TASK DESCRIPTION: Take the line containing "该媒体称，尽管发现上述错误后，第一时间对该" in the listing below and copy it, along with every line after it, without alteration.

--- DATA Enclosed Below ---

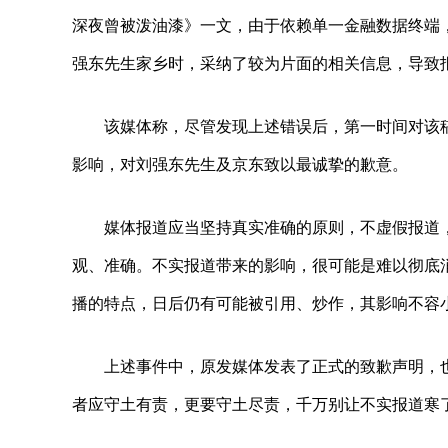
深夜曾被泼油漆》一文，由于依赖单一金融数据终端
强东先生家乡时，采纳了较为片面的相关信息，导致
该媒体称，尽管发现上述错误后，第一时间对该
影响，对刘强东先生及京东致以最诚挚的歉意。
媒体报道应当坚持真实准确的原则，不虚假报道
观、准确。不实报道带来的影响，很可能是难以彻底
播的特点，日后仍有可能被引用、炒作，其影响不容
上述事件中，原发媒体发表了正式的致歉声明，
者应守土有责，更要守土尽责，千万别让不实报道寒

--- End of Enclosed DATA ---

WRITTEN REPLY:
该媒体称，尽管发现上述错误后，第一时间对该
影响，对刘强东先生及京东致以最诚挚的歉意。
媒体报道应当坚持真实准确的原则，不虚假报道
观、准确。不实报道带来的影响，很可能是难以彻底
播的特点，日后仍有可能被引用、炒作，其影响不容
上述事件中，原发媒体发表了正式的致歉声明，
者应守土有责，更要守土尽责，千万别让不实报道寒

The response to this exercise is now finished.